→ What you have to do
Please retype the data below exactly, stopping after the line with "Through well-researched and" and skipping every picture.

Records from a dataset
*** Begin section ***

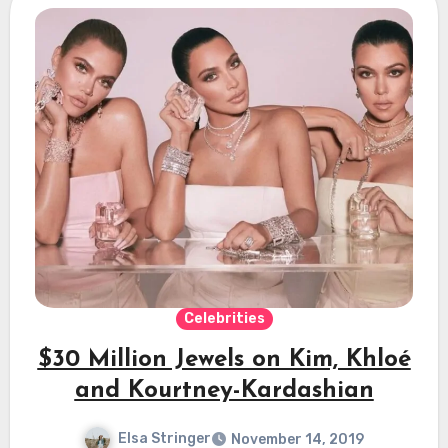
Celebrities
$30 Million Jewels on Kim, Khloé
and Kourtney-Kardashian
Elsa Stringer
November 14, 2019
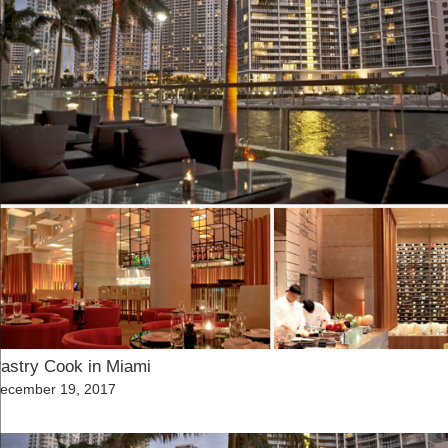
astry Cook in Miami
osted
ecember 19, 2017
n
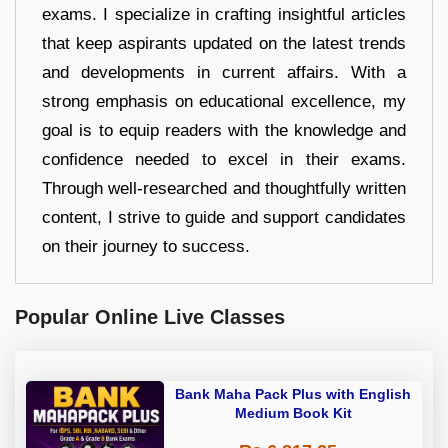
exams. I specialize in crafting insightful articles
that keep aspirants updated on the latest trends
and developments in current affairs. With a
strong emphasis on educational excellence, my
goal is to equip readers with the knowledge and
confidence needed to excel in their exams.
Through well-researched and thoughtfully written
content, I strive to guide and support candidates
on their journey to success.
Popular Online Live Classes
Bank Maha Pack Plus with English
Medium Book Kit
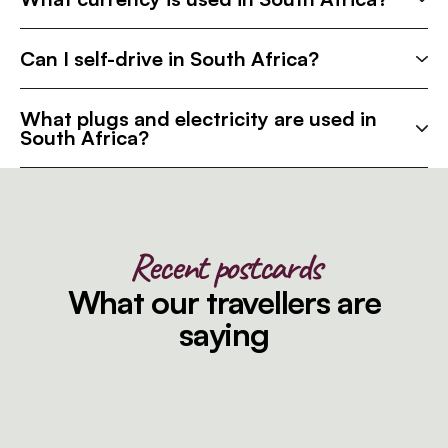
Can I self-drive in South Africa?
What plugs and electricity are used in
South Africa?
Recent postcards
What our travellers are
saying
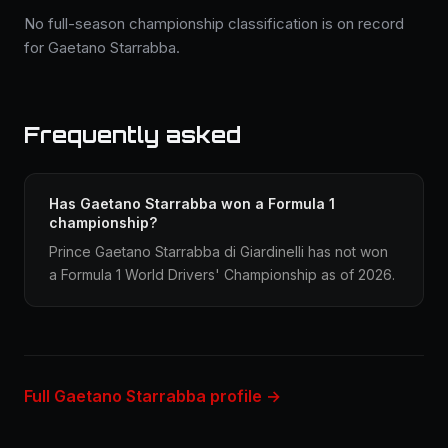
No full-season championship classification is on record
for Gaetano Starrabba.
Frequently asked
Has Gaetano Starrabba won a Formula 1
championship?
Prince Gaetano Starrabba di Giardinelli has not won
a Formula 1 World Drivers' Championship as of 2026.
Full Gaetano Starrabba profile →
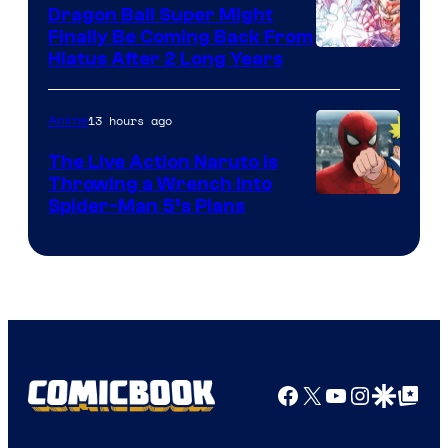
Dragon Ball Super Might
Finally Be Coming Back From
Shueisha
Hiatus After 2 Long Years
13 hours ago
Anime
The Live Action Naruto is
Throwing a Wrench Into
Sony
Spider-Man 5’s Plans
&
Pierrot
Facebook
X
YouTube
Instagra
Google Disco
Google Top Pos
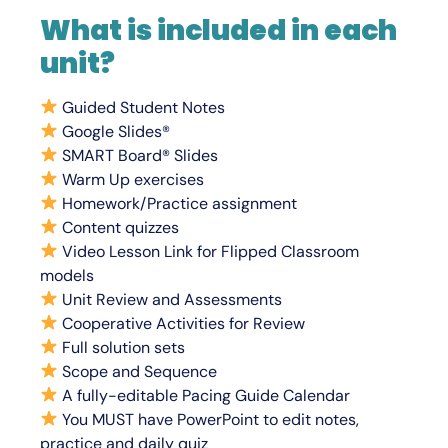
What is included in each
unit?
Guided Student N
otes
Google Slides®
SMART Board® Slides
Warm Up exercises
Homework/Practice assignment
Content quizzes
Video Lesson Link for Flipped Classroom
models
Unit Review and Assessments
Cooperative Activities for Review
Full solution sets
Scope and Sequence
A fully-editable Pacing Guide Calendar
You
MUST
have PowerPoint to edit notes,
practice and daily quiz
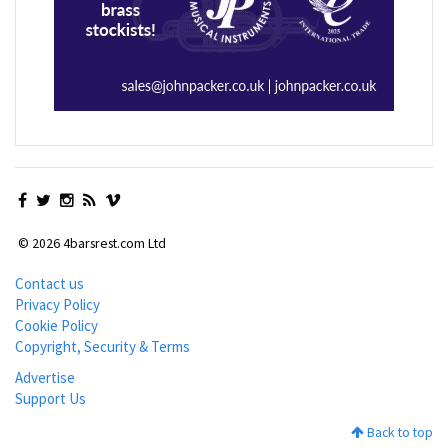
© 2026 4barsrest.com Ltd
Contact us
Privacy Policy
Cookie Policy
Copyright, Security & Terms
Advertise
Support Us
Back to top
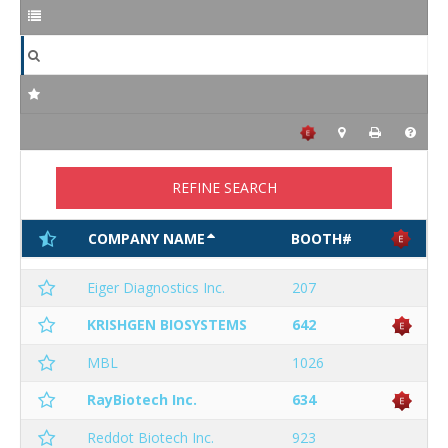
REFINE SEARCH
COMPANY NAME
BOOTH#
Eiger Diagnostics Inc.
207
KRISHGEN BIOSYSTEMS
642
MBL
1026
RayBiotech Inc.
634
Reddot Biotech Inc.
923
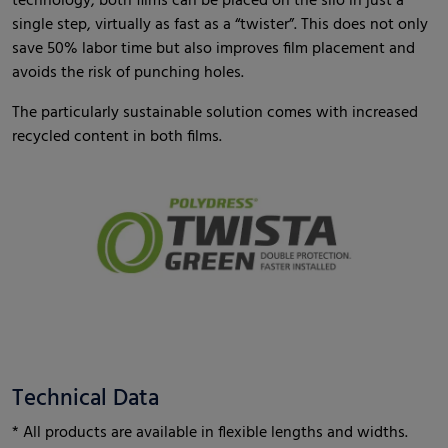
technology, both films can be placed on the silo in just a
single step, virtually as fast as a “twister”. This does not only
save 50% labor time but also improves film placement and
avoids the risk of punching holes.
The particularly sustainable solution comes with increased
recycled content in both films.
Technical Data
* All products are available in flexible lengths and widths.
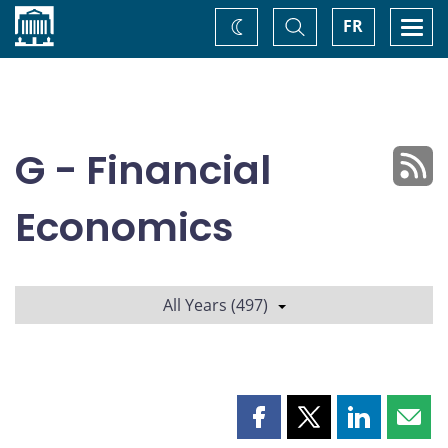
Home
Toggle
Togg
FR
Change
Search
navi
theme
G - Financial
Economics
All Years (497)
Share
Share
Share
Shar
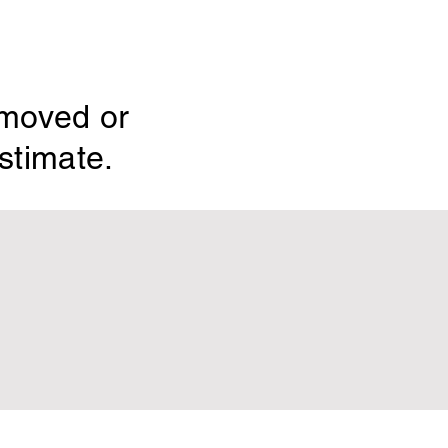
emoved or
stimate.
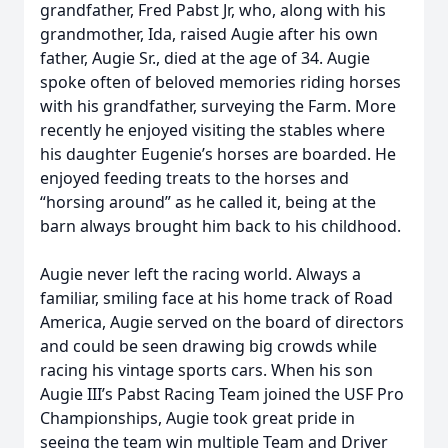
grandfather, Fred Pabst Jr, who, along with his
grandmother, Ida, raised Augie after his own
father, Augie Sr., died at the age of 34. Augie
spoke often of beloved memories riding horses
with his grandfather, surveying the Farm. More
recently he enjoyed visiting the stables where
his daughter Eugenie’s horses are boarded. He
enjoyed feeding treats to the horses and
“horsing around” as he called it, being at the
barn always brought him back to his childhood.
Augie never left the racing world. Always a
familiar, smiling face at his home track of Road
America, Augie served on the board of directors
and could be seen drawing big crowds while
racing his vintage sports cars. When his son
Augie III’s Pabst Racing Team joined the USF Pro
Championships, Augie took great pride in
seeing the team win multiple Team and Driver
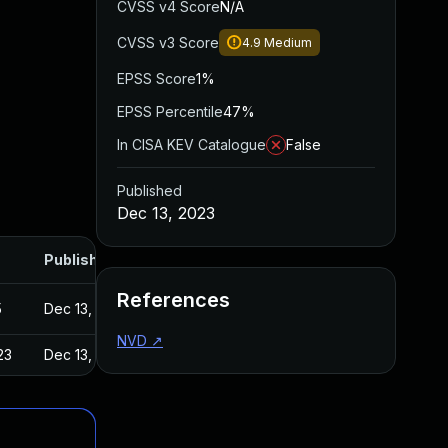
CVSS v4 Score
N/A
CVSS v3 Score
4.9
Medium
EPSS Score
1%
EPSS Percentile
47%
In CISA KEV Catalogue
False
Published
Dec 13, 2023
Published
References
5
Dec 13, 2023
NVD
↗
23
Dec 13, 2023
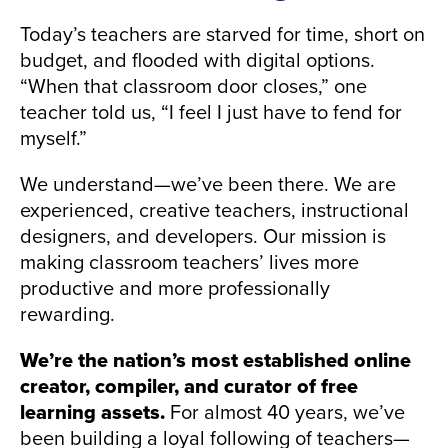
Today’s teachers are starved for time, short on
budget, and flooded with digital options.
“When that classroom door closes,” one
teacher told us, “I feel I just have to fend for
myself.”
We understand—we’ve been there. We are
experienced, creative teachers, instructional
designers, and developers. Our mission is
making classroom teachers’ lives more
productive and more professionally
rewarding.
We’re the nation’s most established online
creator, compiler, and curator of free
learning assets.
For almost 40 years, we’ve
been building a loyal following of teachers—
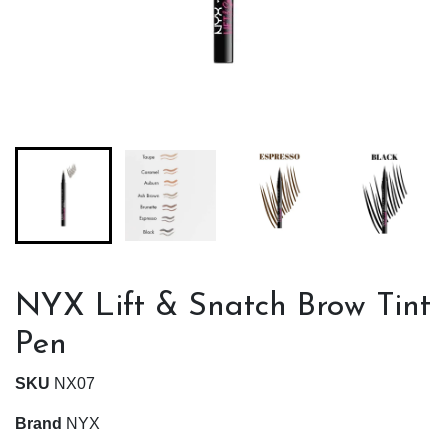
NYX Lift & Snatch Brow Tint
Pen
SKU
NX07
Brand
NYX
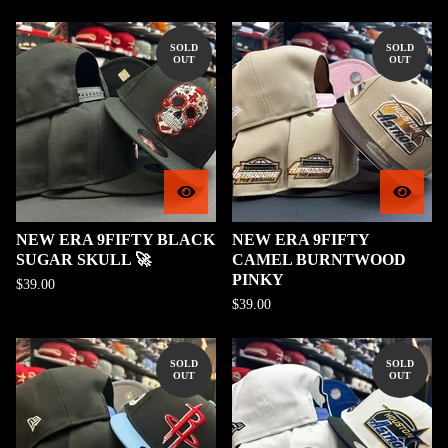
SOLD
SOLD
OUT
OUT
NEW ERA 9FIFTY BLACK
NEW ERA 9FIFTY
SUGAR SKULL 🚀
CAMEL BURNTWOOD
PINKY
$
39.00
$
39.00
SOLD
SOLD
OUT
OUT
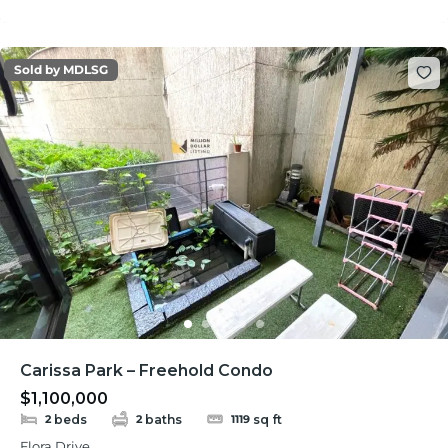
Sold by MDLSG
Carissa Park – Freehold Condo
$1,100,000
beds
baths
sq ft
2
2
1119
Flora Drive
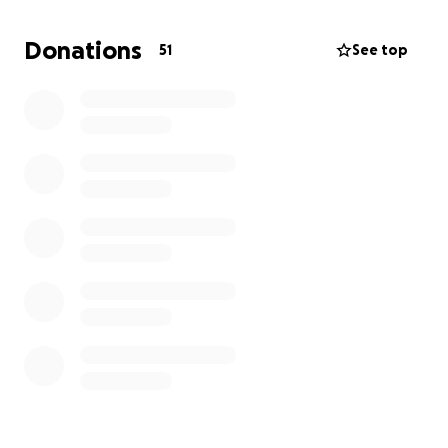
If you have a couple bucks to spare, please throw in
what is appropriate for you and your family.
If
Donations
51
See top
nothing, then at least share this with someone
who might be in a position to help.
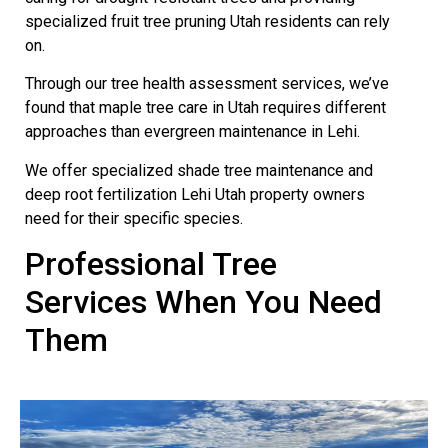
specialized fruit tree pruning Utah residents can rely
on.
Through our tree health assessment services, we’ve
found that maple tree care in Utah requires different
approaches than evergreen maintenance in Lehi.
We offer specialized shade tree maintenance and
deep root fertilization Lehi Utah property owners
need for their specific species.
Professional Tree
Services When You Need
Them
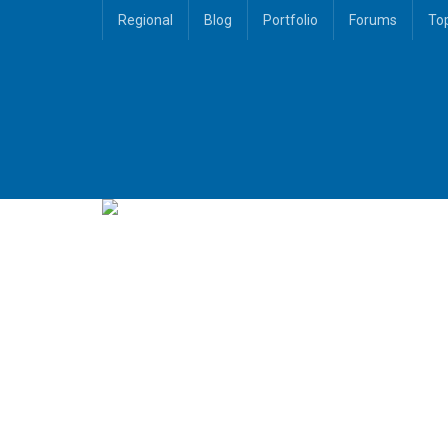
Regional
Blog
Portfolio
Forums
To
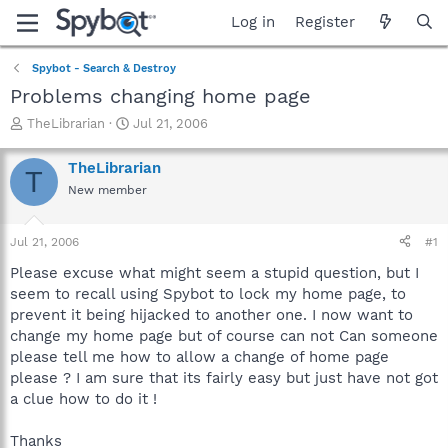
Log in
Register
Spybot - Search & Destroy
Problems changing home page
T
S
TheLibrarian
Jul 21, 2006
h
t
r
a
TheLibrarian
T
e
r
New member
a
t
d
d
s
a
Jul 21, 2006
#1
t
t
a
e
Please excuse what might seem a stupid question, but I
r
seem to recall using Spybot to lock my home page, to
t
prevent it being hijacked to another one. I now want to
e
change my home page but of course can not Can someone
r
please tell me how to allow a change of home page
please ? I am sure that its fairly easy but just have not got
a clue how to do it !
Thanks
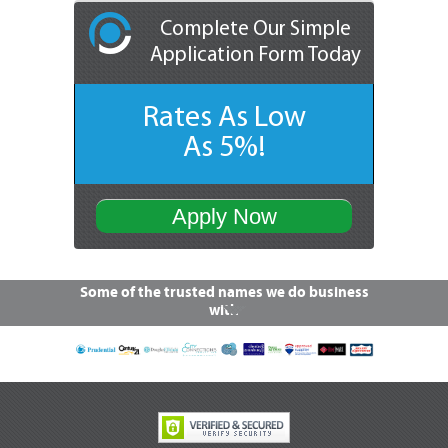
Complete Our Simple
Application Form Today
Rates As Low
As 5%!
Apply Now
Some of the trusted names we do business
with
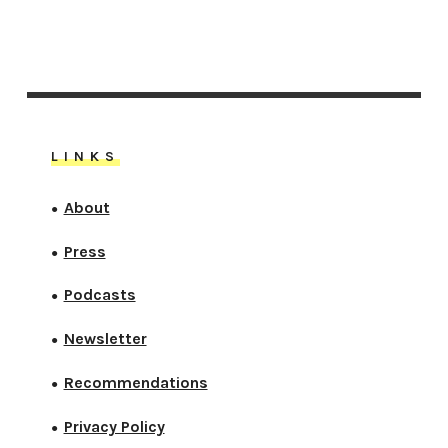
LINKS
About
●
Press
●
Podcasts
●
Newsletter
●
Recommendations
●
Privacy Policy
●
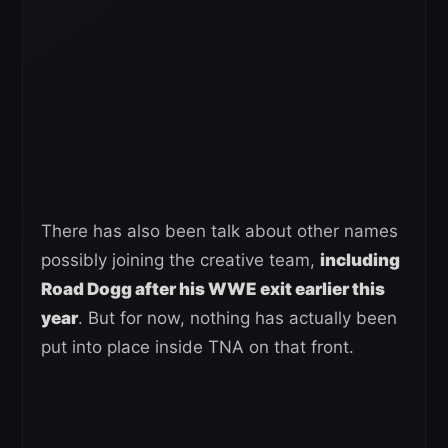
There has also been talk about other names
possibly joining the creative team,
including
Road Dogg after his WWE exit earlier this
year
. But for now, nothing has actually been
put into place inside TNA on that front.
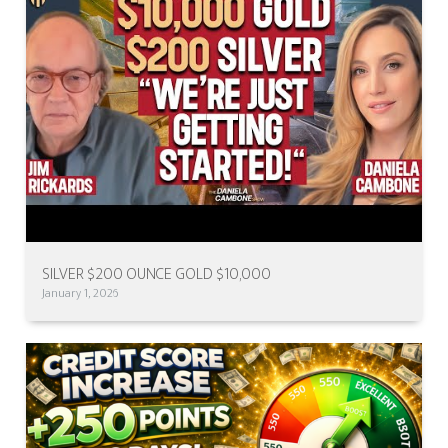
SILVER $200 OUNCE GOLD $10,000
January 1, 2026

*** End section ***

→ Task solution
Celebrities
$30 Million Jewels on Kim, Khloé
and Kourtney-Kardashian
Elsa Stringer
November 14, 2019
astry Cook in Miami
osted
ecember 19, 2017
n
exams. I specialize in crafting insightful articles
that keep aspirants updated on the latest trends
and developments in current affairs. With a
strong emphasis on educational excellence, my
goal is to equip readers with the knowledge and
confidence needed to excel in their exams.
Through well-researched and thoughtfully written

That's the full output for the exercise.